Nature, 409, 215–219 (2001).

In light of the recent X-ray structure determination of the SarR-maltose binding fusion protein by Zhang et al.1, we re-examined our crystal structure determinations of the Staphylococcus aureus transcription regulator, SarA, which were reported in the 11 January 2001 issue of Nature. Although suggested homologues (27% identity), the SarA and SarR structures are significantly dissimilar. We now believe that our structures of the apo and DNA-bound forms of SarA may harbour some anomalies.

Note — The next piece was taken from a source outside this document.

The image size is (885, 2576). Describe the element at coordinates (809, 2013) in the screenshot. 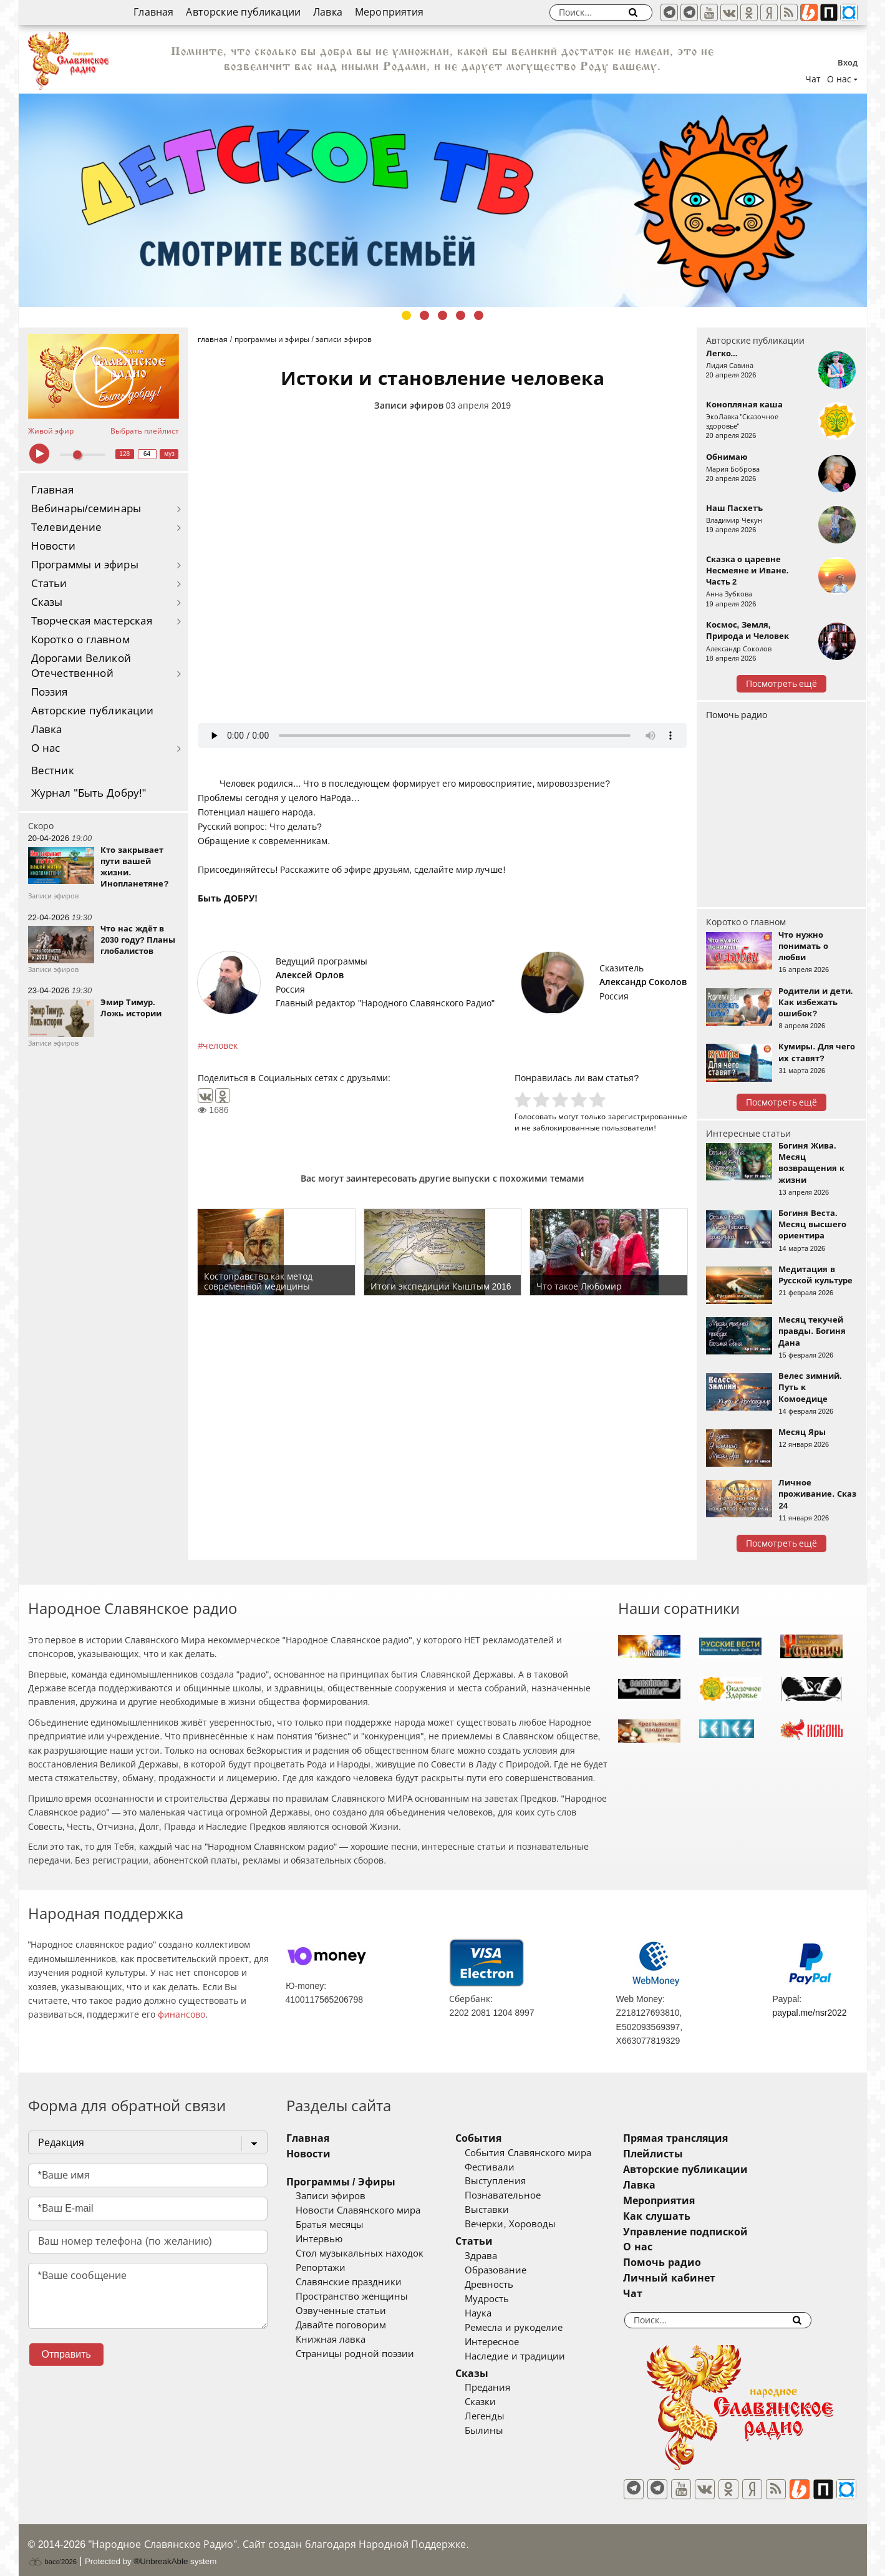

We are performing a comprehensive examination of the structure and function relationships of a global virulence gene regulator in S. aureus, SarA. The full-length, recombinant protein was expressed in E. coli and purified to apparent homogeneity. This protein, whether generated in the laboratory of B.K.H. or that of R.G.B., behaved as expected. It bound with high affinity to cis regulatory sequences upstream of virulence genes previously reported to be controlled by SarA. These data were reported in refs 2 and 3.

To investigate why the SarA and SarR structures are different, we first reassessed our structure-determination processes. The SIR and MAD (as well as averaged)-derived phases that were used to calculate our SarA–DNA complex structure resulted in electron density maps that showed consistent secondary structure features different from those of SarR. In addition, MAD data for one of the ‘apo’ SarA crystals revealed similar features to the DNA-bound form of SarA. These results suggested to us that we were working with a highly flexible molecule that could undergo remarkable structural changes. One point is the non-standard, although we feel correct, manner by which we calculated the value of Rfree, that is, both structures were not refined with CNS and therefore we may have erred in the use of this quality-control standard. It remains a possibility that our intensity data were simply not of high enough quality to discern the structure of Zhang et al.1. Although attempted multiple times, however, molecular replacement experiments to solve the apo SarA and the SarA–DNA protein structures, using our intensity data and SarR as the search model, have failed. Moreover, our heavy-atom sites are inconsistent with their SarR location. We are left with the possibility that in the absence of a carrier protein, such as MBP, or cognate DNA of sufficient length, we have crystallized a protein with some anomalously folded regions, which in our structures display a great deal of conformational flexibility. In support of this are the facts that there is a remarkable change in space group (from P212121 to P21212) and c cell edge (from 141 Å to 27 Å) upon freezing; all cryocooled crystals were non-isomorphous; our protein becomes inactive over time and degrades; our SarA–DNA complex reveals only nonspecific contacts; and there is an unprecedented change in protein conformation upon ligand binding.

To test the validity of our structures and to assess the importance of residues shown in the structures as important for function, we generated mutants of SarA that should result in aberrant activity. Using both an in vivo assay for virulence gene regulation and an in vitro DNA-binding assay for SarA function, most of the mutants have significantly altered activity (K. Sterba, M. S. Smeltzer and B.K.H., unpublished results). At this point, we do not know the significance and origin of the differences between the reported structures of SarA and SarR.